**Exercise details**
Begin with the line that holds "Strnad v Pirelli". Write out every line from there to the end of the listing below, word for word.

**Records supplied**
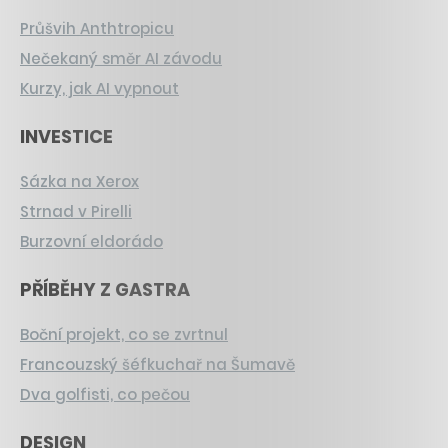
Průšvih Anthtropicu
Nečekaný směr AI závodu
Kurzy, jak AI vypnout
INVESTICE
Sázka na Xerox
Strnad v Pirelli
Burzovní eldorádo
PŘÍBĚHY Z GASTRA
Boční projekt, co se zvrtnul
Francouzský šéfkuchař na Šumavě
Dva golfisti, co pečou
DESIGN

**Reply**
Strnad v Pirelli
Burzovní eldorádo
PŘÍBĚHY Z GASTRA
Boční projekt, co se zvrtnul
Francouzský šéfkuchař na Šumavě
Dva golfisti, co pečou
DESIGN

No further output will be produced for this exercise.